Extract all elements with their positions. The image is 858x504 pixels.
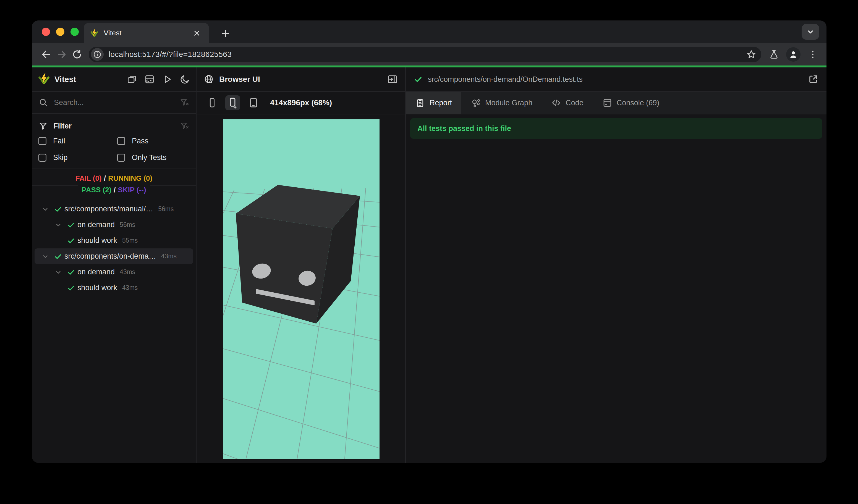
tab-report[interactable]: Report	[406, 92, 461, 114]
tab-label: Console (69)	[617, 99, 660, 107]
search-row	[32, 92, 196, 114]
titlebar: Vitest	[32, 20, 826, 43]
filter-section: Filter Fail Pass	[32, 114, 196, 169]
sidebar-header: Vitest	[32, 67, 196, 92]
indent-guide	[44, 264, 44, 296]
reload-button[interactable]	[69, 47, 85, 62]
pass-count: PASS (2)	[81, 186, 111, 194]
summary-separator: /	[111, 186, 118, 194]
site-info-icon[interactable]	[91, 48, 104, 61]
dock-panel-right-icon[interactable]	[387, 74, 398, 85]
tab-console[interactable]: Console (69)	[593, 92, 669, 114]
tab-search-chevron-button[interactable]	[801, 24, 819, 40]
browser-tab[interactable]: Vitest	[84, 23, 209, 43]
test-label: should work	[77, 283, 117, 292]
filter-options: Fail Pass Skip Only Tests	[38, 133, 189, 166]
fail-count: FAIL (0)	[76, 174, 102, 182]
pass-check-icon	[414, 75, 423, 84]
new-tab-button[interactable]	[218, 26, 234, 42]
test-duration: 56ms	[120, 221, 135, 228]
sidebar: Vitest	[32, 67, 196, 463]
report-tabbar: Report Module Graph Code	[406, 92, 826, 114]
filter-label: Skip	[53, 153, 68, 162]
indent-guide	[44, 217, 44, 248]
open-external-icon[interactable]	[808, 74, 819, 85]
device-phone-icon[interactable]	[206, 97, 218, 109]
tab-label: Module Graph	[485, 99, 533, 107]
back-button[interactable]	[38, 47, 54, 62]
all-tests-passed-banner: All tests passed in this file	[410, 118, 822, 139]
report-content: All tests passed in this file	[406, 114, 826, 463]
browser-ui-header: Browser UI	[196, 67, 405, 92]
test-tree-row-suite[interactable]: on demand 43ms	[32, 264, 196, 280]
test-duration: 43ms	[120, 268, 135, 276]
chevron-down-icon[interactable]	[52, 220, 65, 230]
test-tree: src/components/manual/… 56ms on demand 5…	[32, 199, 196, 463]
filter-title: Filter	[53, 122, 72, 130]
search-icon	[38, 98, 48, 108]
device-tablet-icon[interactable]	[248, 97, 259, 109]
browser-preview-scene[interactable]	[223, 119, 380, 459]
test-label: on demand	[77, 268, 115, 276]
preview-viewport-area	[196, 114, 405, 463]
bookmark-star-icon[interactable]	[744, 47, 759, 62]
filter-checkbox-fail[interactable]: Fail	[38, 133, 117, 149]
zoom-window-button[interactable]	[70, 28, 79, 36]
clear-filter-icon[interactable]	[179, 121, 189, 131]
test-summary: FAIL (0)/RUNNING (0) PASS (2)/SKIP (--)	[32, 169, 196, 199]
vitest-logo-icon	[38, 73, 50, 85]
tab-module-graph[interactable]: Module Graph	[461, 92, 542, 114]
menu-kebab-icon[interactable]	[806, 47, 820, 62]
test-duration: 43ms	[161, 253, 177, 260]
indent-guide	[57, 234, 57, 248]
dashboard-icon[interactable]	[144, 74, 155, 85]
test-label: should work	[77, 236, 117, 245]
summary-separator: /	[102, 174, 108, 182]
filter-label: Only Tests	[132, 153, 167, 162]
checkbox-icon[interactable]	[38, 137, 46, 145]
tab-close-icon[interactable]	[191, 27, 203, 39]
device-toolbar: 414x896px (68%)	[196, 92, 405, 114]
filter-checkbox-skip[interactable]: Skip	[38, 149, 117, 166]
profile-avatar[interactable]	[786, 47, 800, 62]
tab-code[interactable]: Code	[542, 92, 593, 114]
chevron-down-icon[interactable]	[39, 204, 52, 215]
clipboard-icon	[415, 98, 425, 108]
vitest-app: Vitest	[32, 67, 826, 463]
file-path: src/components/on-demand/OnDemand.test.t…	[428, 75, 583, 84]
report-panel: src/components/on-demand/OnDemand.test.t…	[406, 67, 826, 463]
filter-checkbox-only-tests[interactable]: Only Tests	[117, 149, 189, 166]
filter-funnel-icon	[38, 121, 48, 131]
filter-checkbox-pass[interactable]: Pass	[117, 133, 189, 149]
screenshot-stage: Vitest localhost:5173/#/?file=1828625563	[0, 0, 858, 504]
clear-search-filter-icon[interactable]	[179, 98, 189, 108]
device-phone-plus-selected[interactable]	[225, 95, 240, 110]
checkbox-icon[interactable]	[38, 153, 46, 162]
chevron-down-icon[interactable]	[39, 251, 52, 262]
test-tree-row-file[interactable]: src/components/manual/… 56ms	[32, 201, 196, 217]
url-bar[interactable]: localhost:5173/#/?file=1828625563	[89, 47, 761, 62]
url-text[interactable]: localhost:5173/#/?file=1828625563	[109, 50, 232, 59]
panel-title: Browser UI	[219, 75, 260, 84]
test-duration: 56ms	[158, 205, 174, 213]
checkbox-icon[interactable]	[117, 153, 125, 162]
chevron-down-icon[interactable]	[52, 267, 65, 278]
forward-button[interactable]	[54, 47, 69, 62]
test-duration: 43ms	[122, 284, 138, 292]
run-progress-bar	[32, 65, 826, 67]
dark-mode-moon-icon[interactable]	[179, 74, 190, 85]
tab-label: Report	[430, 99, 452, 107]
vitest-favicon-icon	[90, 29, 99, 37]
test-tree-row-suite[interactable]: on demand 56ms	[32, 217, 196, 233]
search-input[interactable]	[54, 98, 179, 107]
checkbox-icon[interactable]	[117, 137, 125, 145]
test-tree-row-file-selected[interactable]: src/components/on-dema… 43ms	[34, 248, 193, 264]
test-label: src/components/manual/…	[64, 205, 153, 213]
minimize-window-button[interactable]	[56, 28, 64, 36]
experiments-flask-icon[interactable]	[767, 47, 781, 62]
close-window-button[interactable]	[42, 28, 50, 36]
toolbar-right-actions	[767, 47, 820, 62]
collapse-panels-icon[interactable]	[126, 74, 137, 85]
run-all-icon[interactable]	[162, 74, 173, 85]
tab-title: Vitest	[104, 29, 191, 37]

= = = =

--- EXERCISE BRIEF ---
Only the pictures are to be left out; print everything else in the listing exactly.

--- ANSWER TO THIS EXERCISE ---
Extract all elements with their positions. The image is 858x504 pixels.
tab-report[interactable]: Report	[406, 92, 461, 114]
tab-label: Console (69)	[617, 99, 660, 107]
search-row	[32, 92, 196, 114]
titlebar: Vitest	[32, 20, 826, 43]
filter-section: Filter Fail Pass	[32, 114, 196, 169]
sidebar-header: Vitest	[32, 67, 196, 92]
indent-guide	[44, 264, 44, 296]
reload-button[interactable]	[69, 47, 85, 62]
pass-count: PASS (2)	[81, 186, 111, 194]
summary-separator: /	[111, 186, 118, 194]
site-info-icon[interactable]	[91, 48, 104, 61]
dock-panel-right-icon[interactable]	[387, 74, 398, 85]
tab-console[interactable]: Console (69)	[593, 92, 669, 114]
tab-search-chevron-button[interactable]	[801, 24, 819, 40]
browser-tab[interactable]: Vitest	[84, 23, 209, 43]
test-label: should work	[77, 283, 117, 292]
filter-options: Fail Pass Skip Only Tests	[38, 133, 189, 166]
fail-count: FAIL (0)	[76, 174, 102, 182]
pass-check-icon	[414, 75, 423, 84]
new-tab-button[interactable]	[218, 26, 234, 42]
test-duration: 56ms	[120, 221, 135, 228]
sidebar: Vitest	[32, 67, 196, 463]
report-tabbar: Report Module Graph Code	[406, 92, 826, 114]
filter-label: Skip	[53, 153, 68, 162]
indent-guide	[44, 217, 44, 248]
open-external-icon[interactable]	[808, 74, 819, 85]
device-phone-icon[interactable]	[206, 97, 218, 109]
tab-label: Module Graph	[485, 99, 533, 107]
back-button[interactable]	[38, 47, 54, 62]
all-tests-passed-banner: All tests passed in this file	[410, 118, 822, 139]
report-content: All tests passed in this file	[406, 114, 826, 463]
browser-ui-header: Browser UI	[196, 67, 405, 92]
test-tree-row-suite[interactable]: on demand 43ms	[32, 264, 196, 280]
test-duration: 43ms	[120, 268, 135, 276]
chevron-down-icon[interactable]	[52, 220, 65, 230]
test-tree: src/components/manual/… 56ms on demand 5…	[32, 199, 196, 463]
filter-title: Filter	[53, 122, 72, 130]
search-icon	[38, 98, 48, 108]
device-tablet-icon[interactable]	[248, 97, 259, 109]
browser-preview-scene[interactable]	[223, 119, 380, 459]
test-label: on demand	[77, 268, 115, 276]
preview-viewport-area	[196, 114, 405, 463]
bookmark-star-icon[interactable]	[744, 47, 759, 62]
filter-checkbox-fail[interactable]: Fail	[38, 133, 117, 149]
zoom-window-button[interactable]	[70, 28, 79, 36]
clear-filter-icon[interactable]	[179, 121, 189, 131]
test-summary: FAIL (0)/RUNNING (0) PASS (2)/SKIP (--)	[32, 169, 196, 199]
vitest-logo-icon	[38, 73, 50, 85]
tab-module-graph[interactable]: Module Graph	[461, 92, 542, 114]
menu-kebab-icon[interactable]	[806, 47, 820, 62]
test-duration: 43ms	[161, 253, 177, 260]
indent-guide	[57, 234, 57, 248]
dashboard-icon[interactable]	[144, 74, 155, 85]
test-label: should work	[77, 236, 117, 245]
summary-separator: /	[102, 174, 108, 182]
filter-label: Only Tests	[132, 153, 167, 162]
checkbox-icon[interactable]	[38, 137, 46, 145]
tab-close-icon[interactable]	[191, 27, 203, 39]
device-toolbar: 414x896px (68%)	[196, 92, 405, 114]
filter-checkbox-skip[interactable]: Skip	[38, 149, 117, 166]
profile-avatar[interactable]	[786, 47, 800, 62]
tab-code[interactable]: Code	[542, 92, 593, 114]
chevron-down-icon[interactable]	[39, 204, 52, 215]
clipboard-icon	[415, 98, 425, 108]
vitest-app: Vitest	[32, 67, 826, 463]
file-path: src/components/on-demand/OnDemand.test.t…	[428, 75, 583, 84]
report-panel: src/components/on-demand/OnDemand.test.t…	[406, 67, 826, 463]
filter-checkbox-only-tests[interactable]: Only Tests	[117, 149, 189, 166]
filter-funnel-icon	[38, 121, 48, 131]
filter-checkbox-pass[interactable]: Pass	[117, 133, 189, 149]
screenshot-stage: Vitest localhost:5173/#/?file=1828625563	[0, 0, 858, 504]
clear-search-filter-icon[interactable]	[179, 98, 189, 108]
device-phone-plus-selected[interactable]	[225, 95, 240, 110]
checkbox-icon[interactable]	[38, 153, 46, 162]
chevron-down-icon[interactable]	[39, 251, 52, 262]
test-tree-row-file[interactable]: src/components/manual/… 56ms	[32, 201, 196, 217]
url-bar[interactable]: localhost:5173/#/?file=1828625563	[89, 47, 761, 62]
url-text[interactable]: localhost:5173/#/?file=1828625563	[109, 50, 232, 59]
panel-title: Browser UI	[219, 75, 260, 84]
test-duration: 56ms	[158, 205, 174, 213]
checkbox-icon[interactable]	[117, 153, 125, 162]
chevron-down-icon[interactable]	[52, 267, 65, 278]
forward-button[interactable]	[54, 47, 69, 62]
test-duration: 43ms	[122, 284, 138, 292]
run-progress-bar	[32, 65, 826, 67]
dark-mode-moon-icon[interactable]	[179, 74, 190, 85]
tab-label: Report	[430, 99, 452, 107]
vitest-favicon-icon	[90, 29, 99, 37]
test-tree-row-suite[interactable]: on demand 56ms	[32, 217, 196, 233]
search-input[interactable]	[54, 98, 179, 107]
checkbox-icon[interactable]	[117, 137, 125, 145]
test-tree-row-file-selected[interactable]: src/components/on-dema… 43ms	[34, 248, 193, 264]
test-label: src/components/manual/…	[64, 205, 153, 213]
minimize-window-button[interactable]	[56, 28, 64, 36]
experiments-flask-icon[interactable]	[767, 47, 781, 62]
close-window-button[interactable]	[42, 28, 50, 36]
toolbar-right-actions	[767, 47, 820, 62]
collapse-panels-icon[interactable]	[126, 74, 137, 85]
run-all-icon[interactable]	[162, 74, 173, 85]
tab-title: Vitest	[104, 29, 191, 37]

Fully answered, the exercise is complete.